Она подняла взгляд и почти упала в орлиное золото его глаз. Почувствовала себя бестолковым подростком, спохватилась, что, по сути, недалеко от этой остановки отъехала. Натянуто улыбнулась, позволяя себе любоваться правильными чертами, гладкими прядями, высоким лбом. И маленькими изъянами, которые не работали как изъяны, вот же гадство: желтоватыми от курева и кофе зубами, слишком тонкой нижней губой и парой незаживших рубцов на левой щеке.
– Угу, – пробормотала она, думая о том, сколько подобных рубцов останется на лице Крыса, если он выживет.
– А мне кажется, нет. – Он не сводил с нее глаз. Сел удобнее, прислонившись к краю кровати – возле свешивающейся руки Кирилла. – Может, поспишь? – он помедлил. – Или…
– Я сегодня уже плавала, – безжизненно сказала Марти и машинально взъерошила свою твердую, наверняка соленую челку. – И что-то не очень помогло.
Рей вытянул руку и убрал волосы ей за ухо. Марти едва не заурчала от теплого ощущения, тут же пронизавшего ее всю.
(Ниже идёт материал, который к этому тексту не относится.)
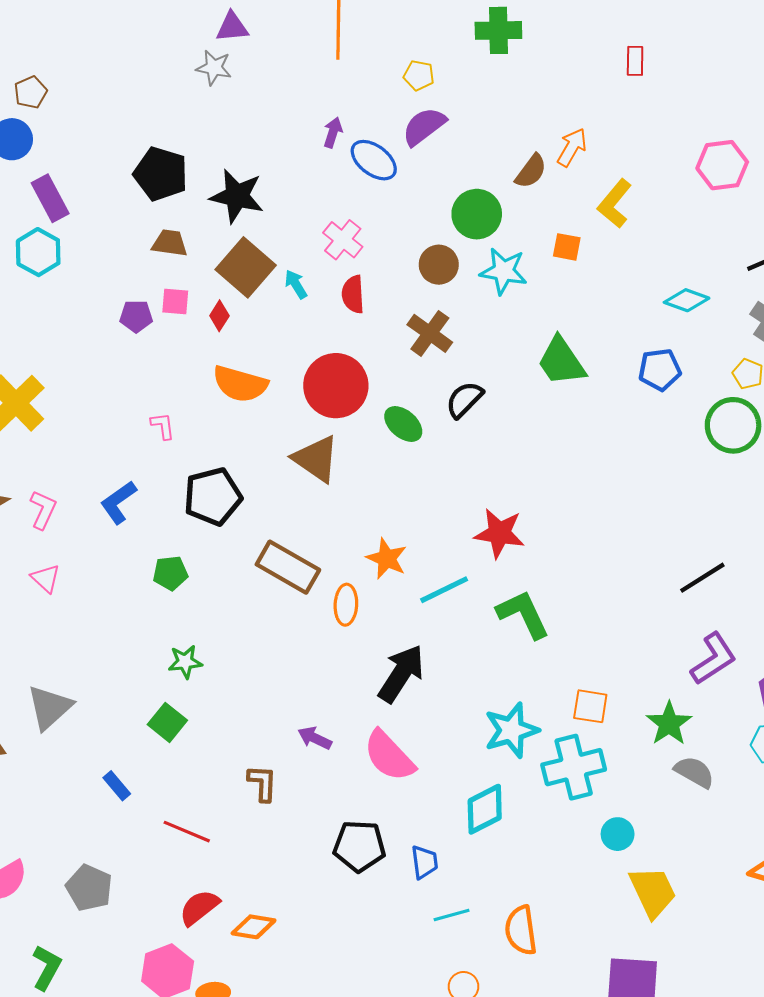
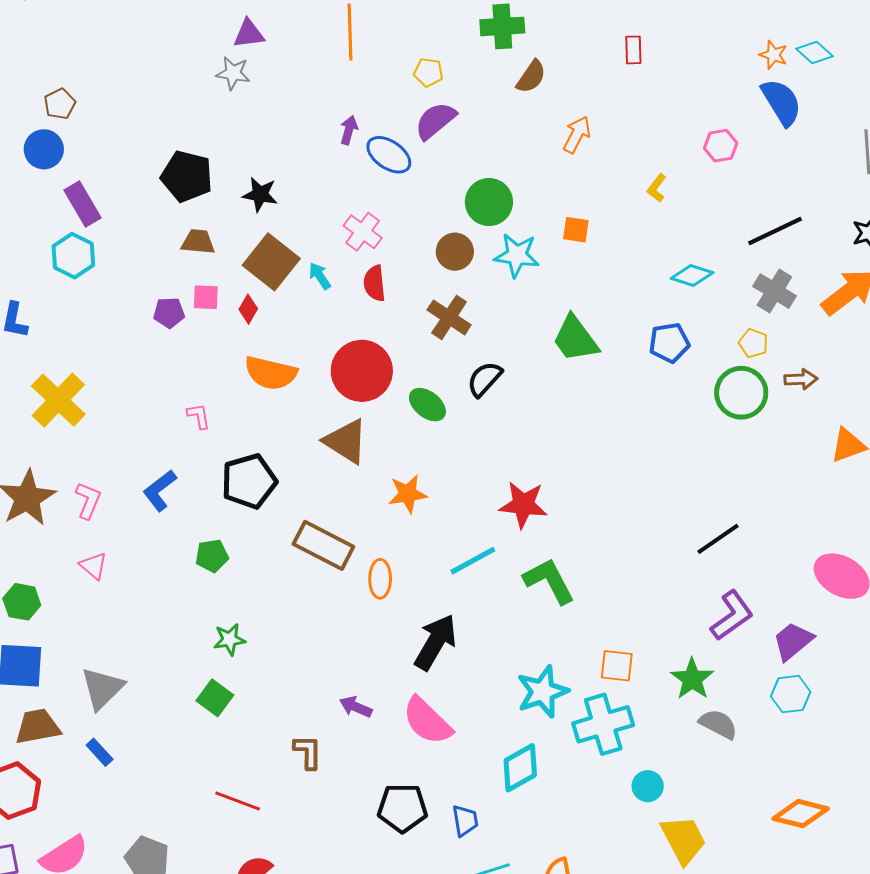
pink hexagon: (722, 165) -> (721, 146), size x0.7
brown semicircle: (531, 171) -> (531, 77), moved
black star: (237, 196) -> (260, 194), size x0.7
yellow L-shape: (615, 204) -> (657, 188), moved, size x0.6
orange star: (387, 559) -> (408, 494), moved, turned -30
blue rectangle: (117, 786) -> (100, 752), moved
Какой же… какой все-таки ходячий секс. Черт знает из чего намешанный менталитет, упертый характер, вечное «Я слишком занят этим миром, чтобы заниматься еще и собой» в глазах. Пару лет назад Марти бы втрескалась, вот точно. Но то, что она испытывала к Рею сейчас, этим словом назвать было нельзя.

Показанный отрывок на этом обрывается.